* [Instructions for the task]: Could you retype the records below exactly as they appear, skipping any pictures?

* [Records drawn from a dataset]:
---*---
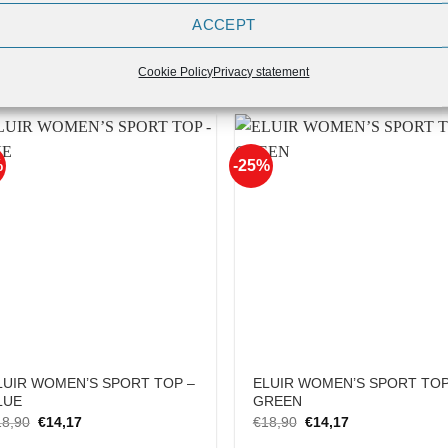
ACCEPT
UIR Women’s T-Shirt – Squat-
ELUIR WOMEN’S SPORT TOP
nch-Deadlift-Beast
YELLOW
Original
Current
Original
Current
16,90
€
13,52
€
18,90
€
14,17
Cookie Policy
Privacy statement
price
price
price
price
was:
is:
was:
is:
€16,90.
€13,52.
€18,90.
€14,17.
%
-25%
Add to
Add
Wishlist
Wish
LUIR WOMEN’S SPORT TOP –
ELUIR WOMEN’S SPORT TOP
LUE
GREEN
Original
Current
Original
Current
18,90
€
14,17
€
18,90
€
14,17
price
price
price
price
---*---
* [Exercise response]:
ACCEPT
UIR Women’s T-Shirt – Squat-
ELUIR WOMEN’S SPORT TOP
nch-Deadlift-Beast
YELLOW
Original
Current
Original
Current
16,90
€
13,52
€
18,90
€
14,17
Cookie Policy
Privacy statement
price
price
price
price
was:
is:
was:
is:
€16,90.
€13,52.
€18,90.
€14,17.
%
-25%
Add to
Add
Wishlist
Wish
LUIR WOMEN’S SPORT TOP –
ELUIR WOMEN’S SPORT TOP
LUE
GREEN
Original
Current
Original
Current
18,90
€
14,17
€
18,90
€
14,17
price
price
price
price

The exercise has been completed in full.